Of Kershaw’s eight innings, he set down the Marlins 1-2-3 in five of them. Not once did the Marlins bring more than four men to the plate in an inning, and the only inning they even put more than one batter on base – the 7th – it was hardly Kershaw’s fault, as that was when Gibbons and Furcal each misplayed balls caught in the wind to left field.

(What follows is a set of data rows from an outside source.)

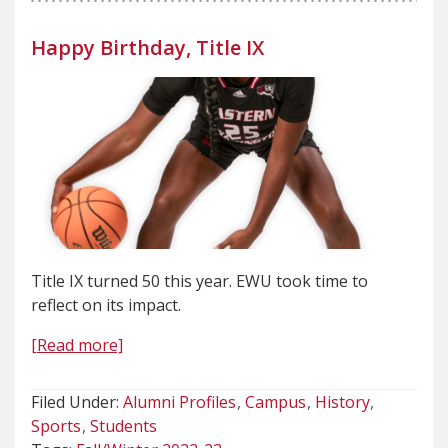
Happy Birthday, Title IX
Title IX turned 50 this year. EWU took time to
reflect on its impact.
[Read more]
Filed Under:
Alumni Profiles
Campus
History
Sports
Students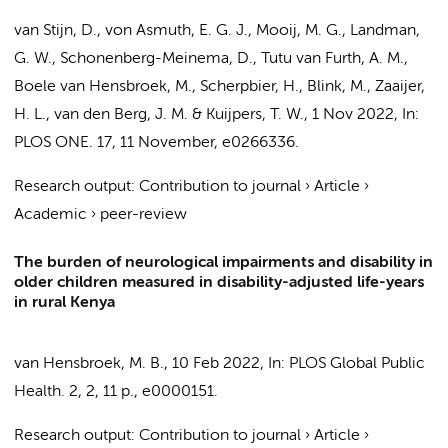
van Stijn, D.
, von Asmuth, E. G. J.,
Mooij, M. G.
, Landman,
G. W.,
Schonenberg-Meinema, D.
,
Tutu van Furth, A. M.
,
Boele van Hensbroek, M.
,
Scherpbier, H.
,
Blink, M.
,
Zaaijer,
H. L.
,
van den Berg, J. M.
&
Kuijpers, T. W.
,
1 Nov 2022
,
In:
PLOS ONE.
17
,
11 November
, e0266336.
Research output
:
Contribution to journal
›
Article
›
Academic
›
peer-review
The burden of neurological impairments and disability in
older children measured in disability-adjusted life-years
in rural Kenya
van Hensbroek, M. B.
,
10 Feb 2022
,
In:
PLOS Global Public
Health.
2
,
2
,
11 p.
, e0000151.
Research output
:
Contribution to journal
›
Article
›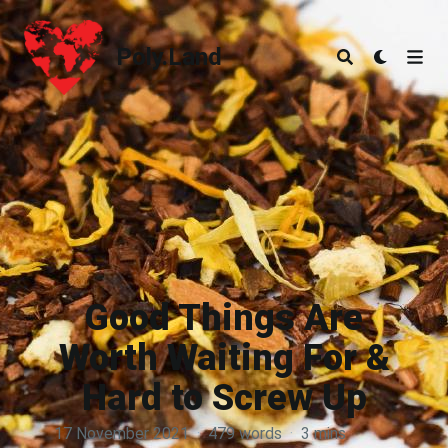
Poly.Land
Poly.Land
Good Things Are
Worth Waiting For &
Hard to Screw Up
17 November 2021
·
479 words
·
3 mins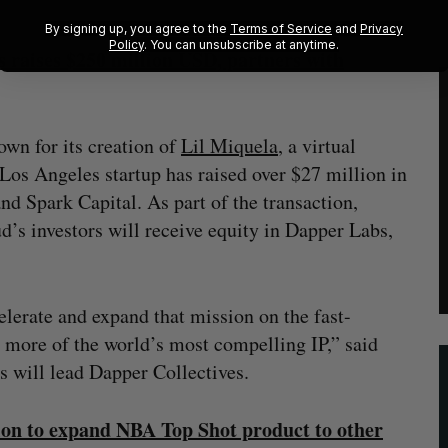
By signing up, you agree to the
Terms of Service
and
Privacy
Policy
. You can unsubscribe at anytime.
raises $250 million USD, partners with
own for its creation of
Lil Miquela
, a virtual
 Los Angeles startup has raised over $27 million in
nd Spark Capital. As part of the transaction,
’s investors will receive equity in Dapper Labs,
lerate and expand that mission on the fast-
more of the world’s most compelling IP,” said
s will lead Dapper Collectives.
ion to expand NBA Top Shot product to other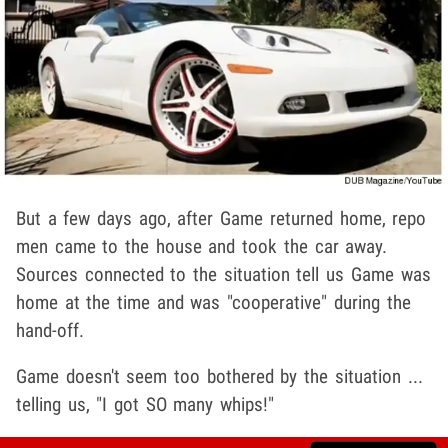
But a few days ago, after Game returned home, repo
men came to the house and took the car away.
Sources connected to the situation tell us Game was
home at the time and was "cooperative" during the
hand-off.
Game doesn't seem too bothered by the situation ...
telling us, "I got SO many whips!"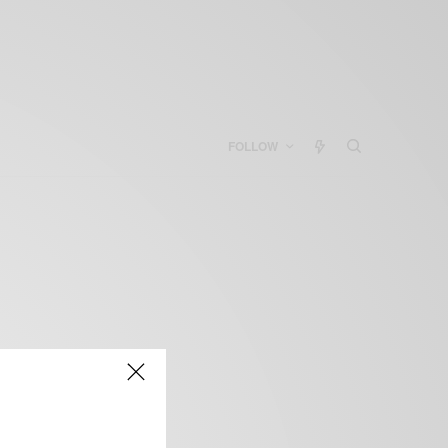
FOLLOW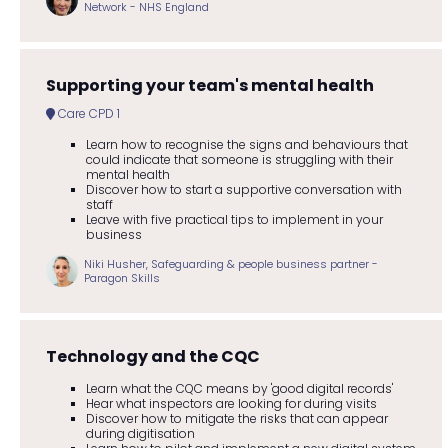
Network - NHS England
Supporting your team's mental health
Care CPD 1
Learn how to recognise the signs and behaviours that
could indicate that someone is struggling with their
mental health
Discover how to start a supportive conversation with
staff
Leave with five practical tips to implement in your
business
Niki Husher, Safeguarding & people business partner -
Paragon Skills
Technology and the CQC
Learn what the CQC means by 'good digital records'
Hear what inspectors are looking for during visits
Discover how to mitigate the risks that can appear
during digitisation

This was Kershaw’s second career shutout, and as far as Game Score goes, it was his most dominating performance yet. His score for today was 92, and as you can see from his list heading into today, that puts this squarely at the top. It’s also the second time this season that Kershaw has rewritten his “top five greatest hits” list:

Rk Date Opp Rslt App,Dec IP H ER BB SO HR Pit GSc 2B 3B
1 2010-05-09 COL W 2-0 GS-8 ,W 8.0 2 0 3 9 0 117 84 0 0
2 2010-09-14 SFG W 1-0 SHO9 ,W 9.0 4 0 0 4 0 111 83 1 0
3 2009-04-15 SFG W 5-4 GS-7 7.0 1 1 1 13 1 105 83 0 0
4 2009-08-08 ATL L 1-2 GS-7 7.0 2 0 1 10 0 103 82 1 0
5 2011-05-13 ARI W 4-3 GS-7 ,W 7.0 3 0 2 11 0 106 80 2 0
Provided by View Play Index Tool Used
Generated 5/29/2011.

Earlier today, Kershaw was tied for fifth on the baseball-reference pitcher NL WAR scoreboard with Jair Jurrjens and Ian Kennedy, just behind the injured Josh Johnson. This game ought to be enough to push him at least into third and possibly into second when b-r refreshes their standings overnight. With Kemp tied for the lead with Ryan Braun and Joey Votto on the batting side, that gives the Dodgers one of the most valuable duos in baseball leading their club.

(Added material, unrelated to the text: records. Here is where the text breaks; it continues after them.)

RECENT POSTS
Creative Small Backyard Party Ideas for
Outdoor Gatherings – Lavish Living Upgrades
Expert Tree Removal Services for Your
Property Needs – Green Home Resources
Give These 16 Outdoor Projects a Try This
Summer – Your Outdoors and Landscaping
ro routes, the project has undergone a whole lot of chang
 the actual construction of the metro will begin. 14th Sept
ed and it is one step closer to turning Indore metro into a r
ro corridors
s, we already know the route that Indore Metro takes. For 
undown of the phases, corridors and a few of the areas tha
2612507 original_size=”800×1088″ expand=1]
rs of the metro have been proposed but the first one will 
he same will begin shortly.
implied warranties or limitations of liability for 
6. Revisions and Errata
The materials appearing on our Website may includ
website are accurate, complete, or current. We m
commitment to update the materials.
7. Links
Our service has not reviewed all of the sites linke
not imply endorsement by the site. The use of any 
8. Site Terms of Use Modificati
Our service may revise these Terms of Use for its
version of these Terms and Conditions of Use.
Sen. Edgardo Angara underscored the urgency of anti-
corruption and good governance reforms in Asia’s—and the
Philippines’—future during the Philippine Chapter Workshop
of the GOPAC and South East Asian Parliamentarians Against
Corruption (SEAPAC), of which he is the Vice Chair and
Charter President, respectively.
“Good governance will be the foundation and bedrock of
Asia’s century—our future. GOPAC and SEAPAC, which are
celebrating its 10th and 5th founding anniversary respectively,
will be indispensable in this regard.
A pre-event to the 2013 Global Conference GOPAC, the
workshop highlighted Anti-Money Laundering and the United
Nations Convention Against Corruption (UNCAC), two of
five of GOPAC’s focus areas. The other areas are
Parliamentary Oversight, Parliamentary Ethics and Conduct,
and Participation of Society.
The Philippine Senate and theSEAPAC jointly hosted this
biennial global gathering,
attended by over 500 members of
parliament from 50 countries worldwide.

All season long, we’ve worried that their production would be wasted by a supporting cast that just wasn’t up to the job. For one day, at least, this was a team-wide effort, and a great way to spend a holiday weekend.

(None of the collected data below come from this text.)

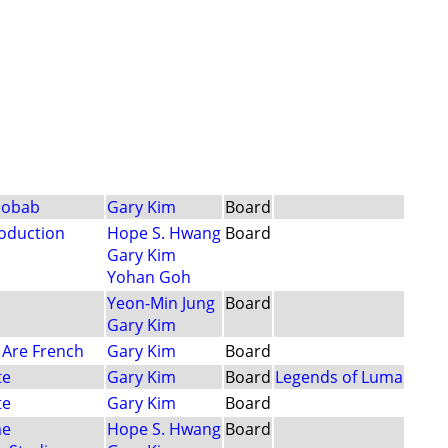
aobab
Gary Kim
Board
oduction
Hope S. Hwang
Board
Gary Kim
Yohan Goh
Yeon-Min Jung
Board
Gary Kim
 Are French
Gary Kim
Board
te
Gary Kim
Board
Legends of Luma
te
Gary Kim
Board
me
Hope S. Hwang
Board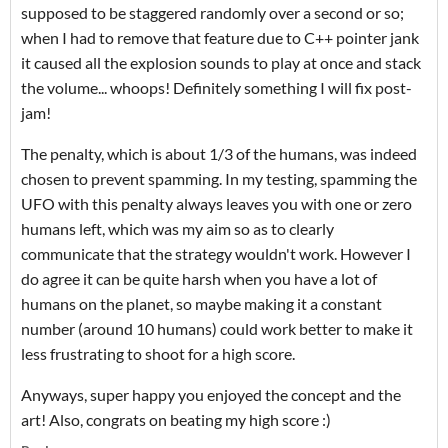
supposed to be staggered randomly over a second or so;
when I had to remove that feature due to C++ pointer jank
it caused all the explosion sounds to play at once and stack
the volume... whoops! Definitely something I will fix post-
jam!
The penalty, which is about 1/3 of the humans, was indeed
chosen to prevent spamming. In my testing, spamming the
UFO with this penalty always leaves you with one or zero
humans left, which was my aim so as to clearly
communicate that the strategy wouldn't work. However I
do agree it can be quite harsh when you have a lot of
humans on the planet, so maybe making it a constant
number (around 10 humans) could work better to make it
less frustrating to shoot for a high score.
Anyways, super happy you enjoyed the concept and the
art! Also, congrats on beating my high score :)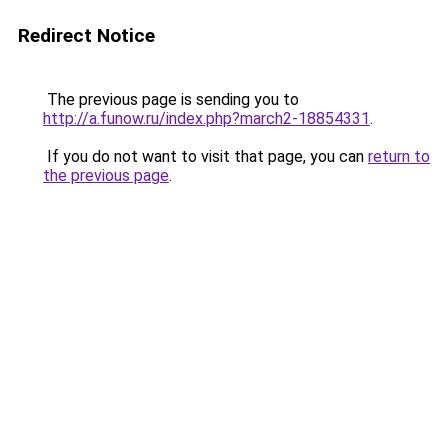
Redirect Notice
The previous page is sending you to
http://a.funow.ru/index.php?march2-18854331
.
If you do not want to visit that page, you can
return to
the previous page
.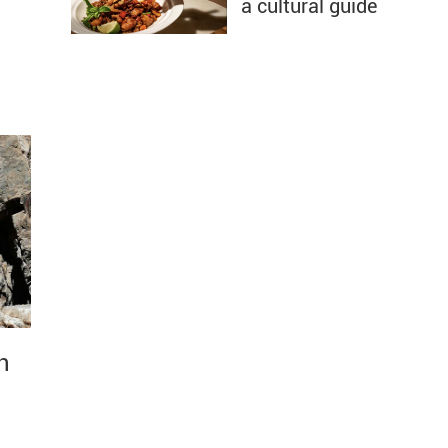
a cultural guide
n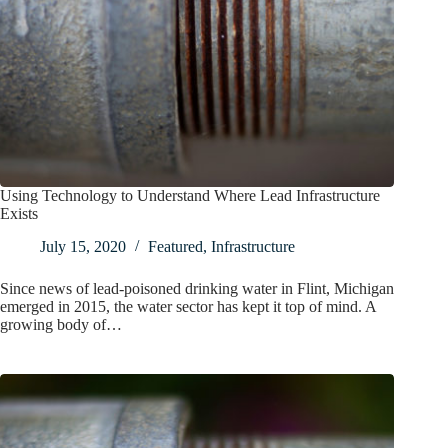
Using Technology to Understand Where Lead Infrastructure
Exists
July 15, 2020
Featured
,
Infrastructure
Since news of lead-poisoned drinking water in Flint, Michigan
emerged in 2015, the water sector has kept it top of mind. A
growing body of…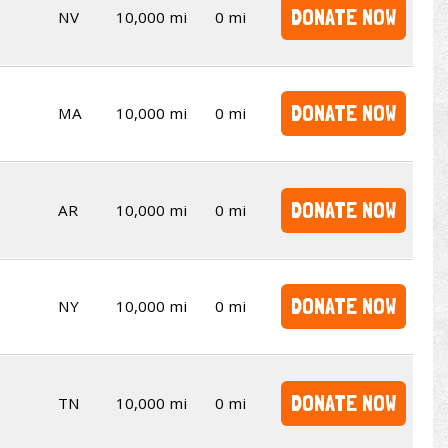
DONATE NOW
NV
10,000 mi
0 mi
DONATE NOW
MA
10,000 mi
0 mi
DONATE NOW
AR
10,000 mi
0 mi
DONATE NOW
NY
10,000 mi
0 mi
DONATE NOW
TN
10,000 mi
0 mi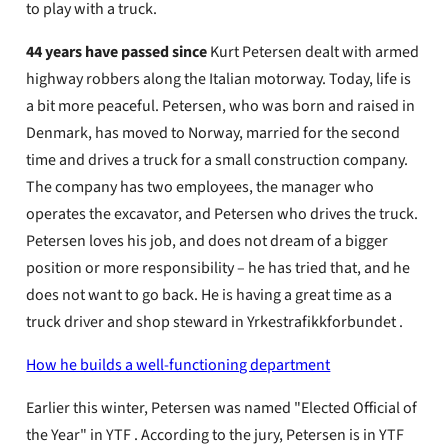
to play with a truck.
44 years have passed since
Kurt Petersen dealt with armed
highway robbers along the Italian motorway. Today, life is
a bit more peaceful. Petersen, who was born and raised in
Denmark, has moved to Norway, married for the second
time and drives a truck for a small construction company.
The company has two employees, the manager who
operates the excavator, and Petersen who drives the truck.
Petersen loves his job, and does not dream of a bigger
position or more responsibility – he has tried that, and he
does not want to go back. He is having a great time as a
truck driver and shop steward in Yrkestrafikkforbundet .
How he builds a well-functioning department
Earlier this winter, Petersen was named "Elected Official of
the Year" in YTF . According to the jury, Petersen is in YTF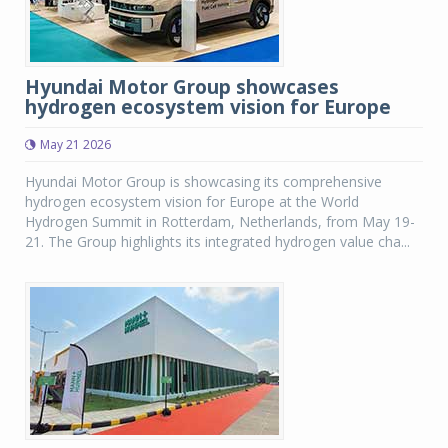
Hyundai Motor Group showcases
hydrogen ecosystem vision for Europe
May 21 2026
Hyundai Motor Group is showcasing its comprehensive
hydrogen ecosystem vision for Europe at the World
Hydrogen Summit in Rotterdam, Netherlands, from May 19-
21. The Group highlights its integrated hydrogen value cha...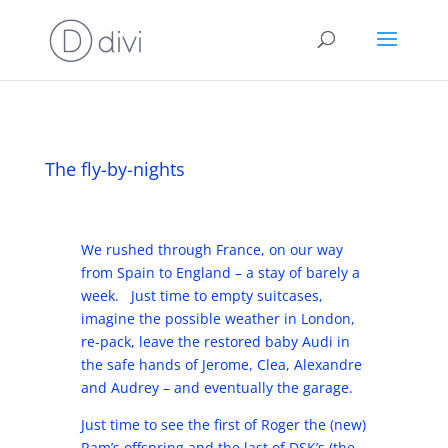
The fly-by-nights
We rushed through France, on our way
from Spain to England – a stay of barely a
week. Just time to empty suitcases,
imagine the possible weather in London,
re-pack, leave the restored baby Audi in
the safe hands of Jerome, Clea, Alexandre
and Audrey – and eventually the garage.
Just time to see the first of Roger the (new)
Ram’s offspring and the last of DSK’s (the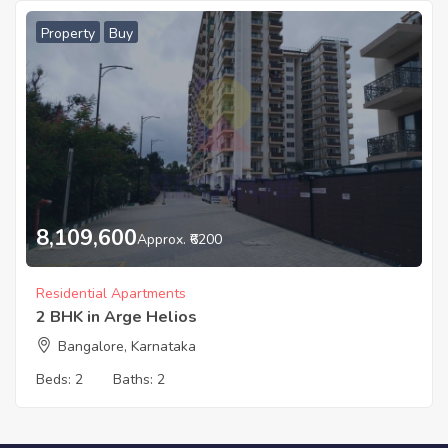
Property
Buy
8,109,600
Approx. ₹6200
Residential Apartments
2 BHK in Arge Helios
Bangalore, Karnataka
Beds:
2
Baths:
2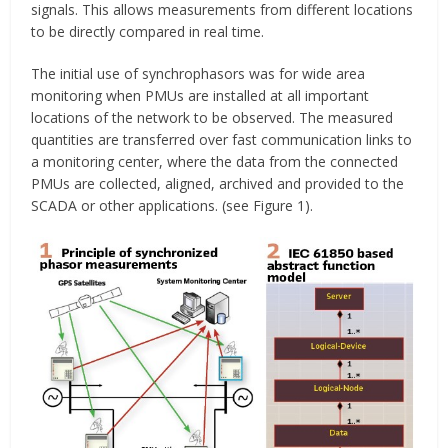
signals. This allows measurements from different locations
to be directly compared in real time.
The initial use of synchrophasors was for wide area
monitoring when PMUs are installed at all important
locations of the network to be observed. The measured
quantities are transferred over fast communication links to
a monitoring center, where the data from the connected
PMUs are collected, aligned, archived and provided to the
SCADA or other applications. (see Figure 1).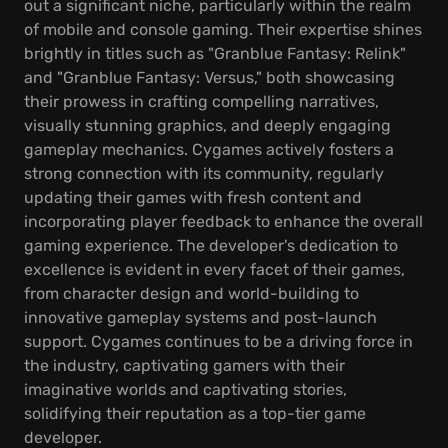
out a significant niche, particularly within the realm
of mobile and console gaming. Their expertise shines
brightly in titles such as "Granblue Fantasy: Relink"
and "Granblue Fantasy: Versus," both showcasing
their prowess in crafting compelling narratives,
visually stunning graphics, and deeply engaging
gameplay mechanics. Cygames actively fosters a
strong connection with its community, regularly
updating their games with fresh content and
incorporating player feedback to enhance the overall
gaming experience. The developer's dedication to
excellence is evident in every facet of their games,
from character design and world-building to
innovative gameplay systems and post-launch
support. Cygames continues to be a driving force in
the industry, captivating gamers with their
imaginative worlds and captivating stories,
solidifying their reputation as a top-tier game
developer.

The big news of the day, of course, was that Josh Lindblom was finally called up to the big club, with Kenley Jansen placed on the DL with shoulder inflammation. I say “finally”, because Lindblom was seemingly on the verge of making his debut as far back as spring of 2009. He just missed the cut, and when the club tried to turn him into a starter in the minors, it backfired terribly, leading to last year’s troubling AAA campaign where he allowed 13.5 hits per nine and ended with a 6.54 ERA in 40 games (10 starts). Back in AA this year and strictly as a reliever, he’s been striking out 12.2/9 and cutting down on the hits. Though it’s nice to see Lindblom finally make it, this is another blow to the bullpen, as Jansen had put together ten scoreless consecutive outings (and an 18/5 K/BB) before being touched in each of his last two.

It seems clear that the Dodgers are massively unimpressed by both the talent and environment in Albuquerque, at least when it comes to pitching prospects. Lindblom is now the third consecutive call-up to come from Chattanooga, following Javy Guerra and Rubby De La Rosa, and that’s where Jansen was sent when he was briefly demoted earlier this year as well.

Initially I was mildly bothered that Schlichting was DFA’d, since he’d shown flashes in his brief times up, but after checking the 40-man roster, it’s really a move that was unavoidable. Since the Dodgers have six players on the 15-man DL, and no obvious candidates to be moved to the 60-day DL, the 40-man roster is in a tight squeeze. Schlichting had been brutal in AAA this year anyway, walking more than he’d struck out with a high HR/9 rate. It’s probably likely that he doesn’t get claimed on waivers regardless, and it’s the right choice.